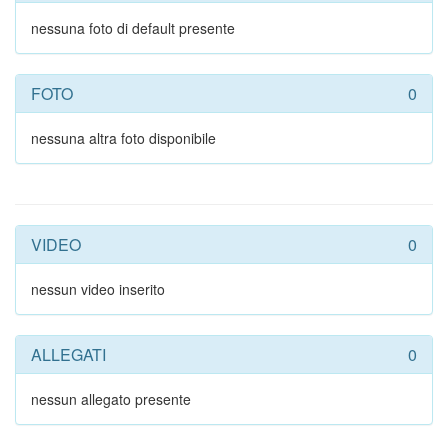
nessuna foto di default presente
FOTO
0
nessuna altra foto disponibile
VIDEO
0
nessun video inserito
ALLEGATI
0
nessun allegato presente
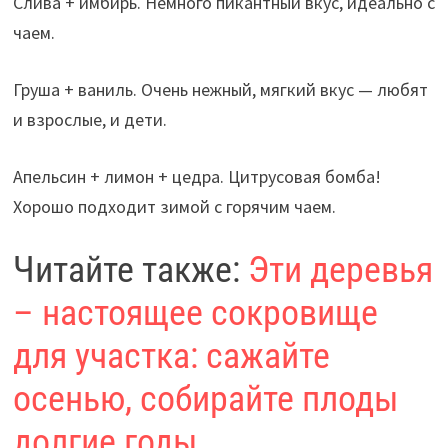
Слива + имбирь. Немного пикантный вкус, идеально с
чаем.
Груша + ваниль. Очень нежный, мягкий вкус — любят
и взрослые, и дети.
Апельсин + лимон + цедра. Цитрусовая бомба!
Хорошо подходит зимой с горячим чаем.
Читайте также:
Эти деревья
– настоящее сокровище
для участка: сажайте
осенью, собирайте плоды
долгие годы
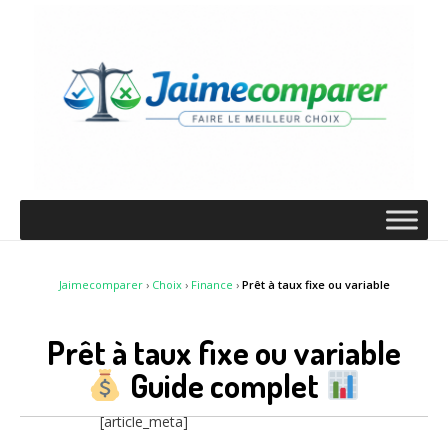
Jaimecomparer
›
Choix
›
Finance
›
Prêt à taux fixe ou variable
Prêt à taux fixe ou variable
Guide complet
[article_meta]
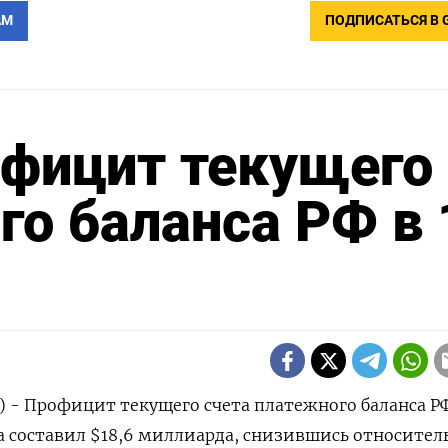
АМ
ПОДПИСАТЬСЯ В 
официт текущего
го баланса РФ в 
р) - Профицит текущего счета платежного баланса РФ
а составил $18,6 миллиарда, снизившись относител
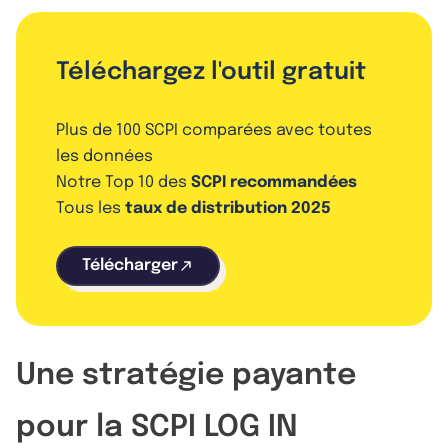
Téléchargez l'outil gratuit
Plus de 100 SCPI comparées avec toutes
les données
Notre Top 10 des
SCPI recommandées
Tous les
taux de distribution 2025
Télécharger
Une stratégie payante
pour la SCPI LOG IN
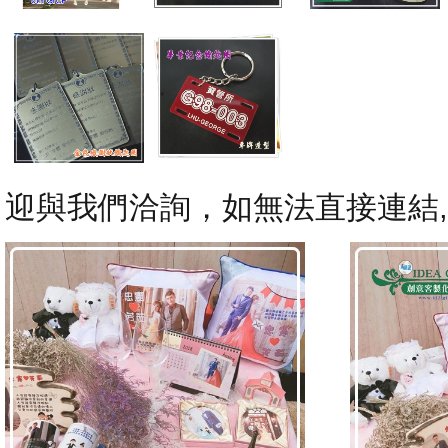
迎與我們洽詢，如無法直接連結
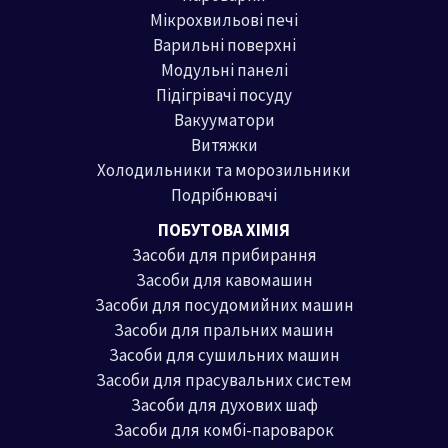
Мікрохвильові печі
Варильні поверхні
Модульні панелі
Підігрівачі посуду
Вакууматори
Витяжки
Холодильники та морозильники
Подрібнювачі
ПОБУТОВА ХІМІЯ
Засоби для прибирання
Засоби для кавомашин
Засоби для посудомийних машин
Засоби для пральних машин
Засоби для сушильних машин
Засоби для прасувальних систем
Засоби для духових шаф
Засоби для комбі-пароварок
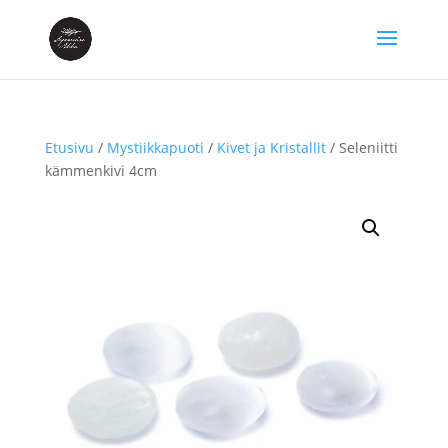
Etusivu
/
Mystiikkapuoti
/
Kivet ja Kristallit
/ Seleniitti
kämmenkivi 4cm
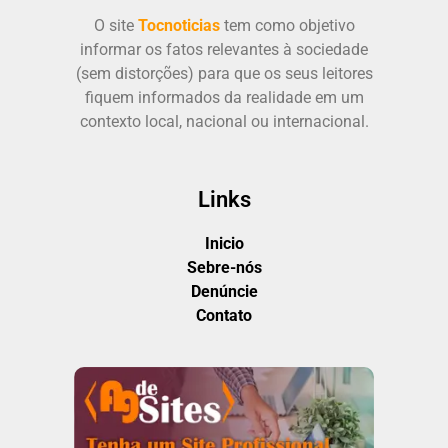
O site
Tocnoticias
tem como objetivo
informar os fatos relevantes à sociedade
(sem distorções) para que os seus leitores
fiquem informados da realidade em um
contexto local, nacional ou internacional.
Links
Inicio
Sebre-nós
Denúncie
Contato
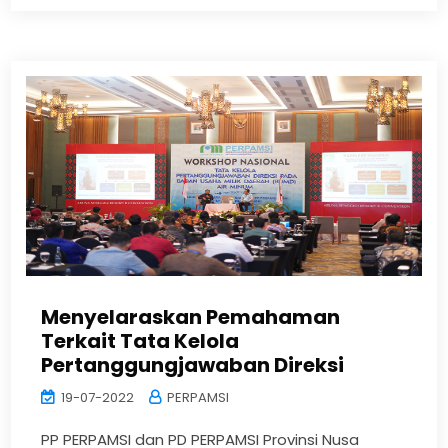
Menyelaraskan Pemahaman
Terkait Tata Kelola
Pertanggungjawaban Direksi
19-07-2022
PERPAMSI
PP PERPAMSI dan PD PERPAMSI Provinsi Nusa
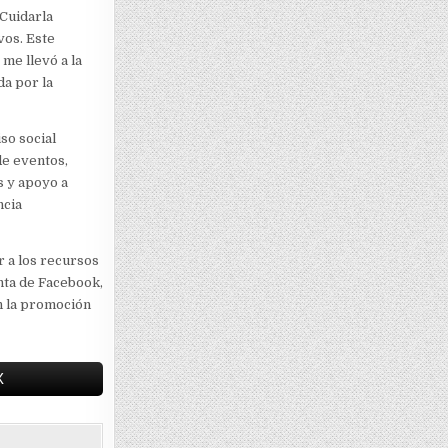
Cuidarla
vos. Este
me llevó a la
da por la
so social
de eventos,
s y apoyo a
ncia
r a los recursos
nta de Facebook,
en la promoción
X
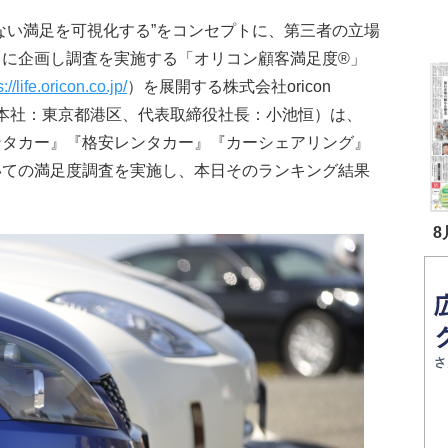
ない満足を可視化する”をコンセプトに、第三者の立場
自に企画し調査を実施する「オリコン顧客満足度®」
s://life.oricon.co.jp/
）を展開する株式会社oricon
（本社：東京都港区、代表取締役社長：小池恒）は、
ンタカー』『格安レンタカー』『カーシェアリング』
いての満足度調査を実施し、本日そのランキング結果
8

====

■ Task directions
An exact reproduction of the material above is needed, without its pictures.

■ Result below
nessuna foto di default presente
FOTO
0
nessuna altra foto disponibile
VIDEO
0
nessun video inserito
ALLEGATI
0
nessun allegato presente
Слива + имбирь. Немного пикантный вкус, идеально с
чаем.
Груша + ваниль. Очень нежный, мягкий вкус — любят
и взрослые, и дети.
Апельсин + лимон + цедра. Цитрусовая бомба!
Хорошо подходит зимой с горячим чаем.
Читайте также:
Эти деревья
– настоящее сокровище
для участка: сажайте
осенью, собирайте плоды
долгие годы
Jaimecomparer
›
Choix
›
Finance
›
Prêt à taux fixe ou variable
Prêt à taux fixe ou variable
Guide complet
[article_meta]
АМ
ПОДПИСАТЬСЯ В 
официт текущего
го баланса РФ в 
р) - Профицит текущего счета платежного баланса РФ
а составил $18,6 миллиарда, снизившись относител
Téléchargez l'outil gratuit
Plus de 100 SCPI comparées avec toutes
les données
Notre Top 10 des
SCPI recommandées
Tous les
taux de distribution 2025
Télécharger
Une stratégie payante
pour la SCPI LOG IN
迎與我們洽詢，如無法直接連結
Мікрохвильові печі
Варильні поверхні
Модульні панелі
Підігрівачі посуду
Вакууматори
Витяжки
Холодильники та морозильники
Подрібнювачі
ПОБУТОВА ХІМІЯ
Засоби для прибирання
Засоби для кавомашин
Засоби для посудомийних машин
Засоби для пральних машин
Засоби для сушильних машин
Засоби для прасувальних систем
Засоби для духових шаф
Засоби для комбі-пароварок
Etusivu
/
Mystiikkapuoti
/
Kivet ja Kristallit
/ Seleniitti
kämmenkivi 4cm
O site
Tocnoticias
tem como objetivo
informar os fatos relevantes à sociedade
(sem distorções) para que os seus leitores
fiquem informados da realidade em um
contexto local, nacional ou internacional.
Links
Inicio
Sebre-nós
Denúncie
Contato
Menyelaraskan Pemahaman
Terkait Tata Kelola
Pertanggungjawaban Direksi
19-07-2022
PERPAMSI
PP PERPAMSI dan PD PERPAMSI Provinsi Nusa
Cuidarla
vos. Este
me llevó a la
da por la
so social
de eventos,
s y apoyo a
ncia
r a los recursos
nta de Facebook,
en la promoción
X
ない満足を可視化する”をコンセプトに、第三者の立場
自に企画し調査を実施する「オリコン顧客満足度®」
s://life.oricon.co.jp/
）を展開する株式会社oricon
（本社：東京都港区、代表取締役社長：小池恒）は、
ンタカー』『格安レンタカー』『カーシェアリング』
いての満足度調査を実施し、本日そのランキング結果
8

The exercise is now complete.